Rose’s nostrils flared and she put her fists on her hips, glaring down at the covers piled on top of Bean. She was clearly the one who’d turned the air-conditioning down so low last night, buried as she was under a feather duvet. In June. Out of pure meanness, Rose reached out and yanked the covers off of Bean, who howled in protest and yanked them back.

‘Your mother is sick, you selfish brat. I told you last night we were going up for her next round of chemo, and you said you’d come.’
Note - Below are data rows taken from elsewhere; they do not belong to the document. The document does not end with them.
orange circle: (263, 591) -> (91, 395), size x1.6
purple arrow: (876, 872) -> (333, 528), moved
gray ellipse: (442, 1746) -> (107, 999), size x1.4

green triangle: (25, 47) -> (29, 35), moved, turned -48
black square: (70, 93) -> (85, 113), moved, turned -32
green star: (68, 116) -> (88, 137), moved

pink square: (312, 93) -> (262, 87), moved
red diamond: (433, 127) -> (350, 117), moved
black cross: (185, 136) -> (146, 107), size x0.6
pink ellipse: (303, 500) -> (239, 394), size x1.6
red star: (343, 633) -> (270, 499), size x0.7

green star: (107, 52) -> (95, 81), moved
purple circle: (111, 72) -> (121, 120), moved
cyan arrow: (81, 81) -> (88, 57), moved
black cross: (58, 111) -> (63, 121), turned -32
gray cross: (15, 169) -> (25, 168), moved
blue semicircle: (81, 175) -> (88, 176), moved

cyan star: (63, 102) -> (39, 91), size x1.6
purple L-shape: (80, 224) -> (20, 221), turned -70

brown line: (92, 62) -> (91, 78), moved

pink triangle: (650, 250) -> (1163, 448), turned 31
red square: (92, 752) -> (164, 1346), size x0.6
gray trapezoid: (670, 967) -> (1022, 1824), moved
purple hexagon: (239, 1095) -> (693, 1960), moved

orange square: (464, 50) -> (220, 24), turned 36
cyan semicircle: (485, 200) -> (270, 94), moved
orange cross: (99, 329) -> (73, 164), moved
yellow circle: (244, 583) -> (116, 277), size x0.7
‘I did?’ Bean asked curiously, peering up at Rose’s glowering silhouette against the sunlight. It seemed remarkably unlike her to have agreed to something like that. And frankly, she didn’t remember it. Ever since the night at the bar, she’d been putting herself to sleep by drinking, and last night had gotten a little fuzzy after she’d polished off the bottle of wine she’d found in the refrigerator. Maybe she’d been in one of those happy drunk moods. Or more likely she’d agreed with whatever she assumed would make Rose shut up fastest.

‘Yes, you did. Now if your highness would kindly get dressed, we can leave. It’s not bad enough I’ve got to get them ready, now I’ve got to worry about you, too?’

‘I’m up,’ Bean said, tossing aside the covers and sitting up. ‘I’m up.’ The ‘bitch’ at the end of the sentence was understood.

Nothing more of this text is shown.